Luke raised an eyebrow but kept his gaze on the bone. He never looked me in the eye anymore.
“Well, they were,” I said. “Some fossils were found outside of Cairo over a hundred years ago. In Whale Valley, but nobody cared until the 80s when it became easier to travel out to the desert. I read about it in National Geographic. Early cetaceans, archaeoceti.” I stumbled over the scientific name, but he didn’t seem to notice. It was always harder to pronounce something aloud that I’d only read in books. I’d learned this when Max was three and obsessed with dinosaurs. He made Luke and I read through the dinosaur books over and over, pronouncing and re-pronouncing the names. “Do you think it’s a ‘whopper’?”
Luke nodded his chin, ever so slightly, acknowledging the inside joke but not commenting. At five, Max heard a story from his grandfather about fishing and loved the description of the prize catch mounted on the den in Grampa’s house. From then on, Max described anything remotely large as a whopper, and charmed those who heard him in the way only a precocious, wide-eyed child can. The tomatoes at the farmers market were whoppers, the giant water slide was a whopper. The mini-van we test drove, Mt. Rainier on a postcard, the elephant at the zoo, and finally – the needles during his cancer treatment.

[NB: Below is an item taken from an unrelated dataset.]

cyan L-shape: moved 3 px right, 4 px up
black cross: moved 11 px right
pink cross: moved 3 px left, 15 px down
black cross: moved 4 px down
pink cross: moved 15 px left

Luke had pushed forward, always positive, always encouraging. He was the model of a supportive father as we went to appointment after appointment. I worried and paced and prepared for the worst. I meditated on tragedy. I envisioned a life, my life, without Max. If I planned for it, it couldn’t happen, though. Those are the rules, or at least what the rules there were supposed to be.
When the end came, I was more prepared, or as prepared as one could be when losing a child. I went through the motions, made Max as comfortable as possible, and – when he left our world for good – I called the family and returned the medical equipment and made the funeral preparations. Luke became distant, silent. It was a kind of shellshock that immobilized him. Sure, he went through the movements expected of a human being – eating, drinking, sleeping – but he didn’t talk or cry or joke or even yell out in frustration. He was hollowed out and I couldn’t find what was scooped away. My fingers lingered on the ragged edge of bone as I thought about how different our life was from two years ago. Our world had come crashing down and now my husband seemed nothing but bleached bone and ocean debris as our precious son was lost to the sea.
I turned to head towards the lighthouse again and bumped my shoulder into Luke’s chest. He’d walked up close behind me and I hadn’t heard him over the crashing waves behind us. I leaned in, realizing we hadn’t really touched, much less hugged, since Max’s death. Luke lifted one hand and placed it on my shoulder but didn’t push away. We weren’t the same, but we were still here – something different. We weren’t land animals, returning to the sea. Primitive whales that would fossilize in Egypt or Chile or wherever else the massive creatures were found, some of their ancient stomachs with the contents still intact. We were grief, we were loss, we were alone. Solitary bones slowly deteriorating into sand and dust.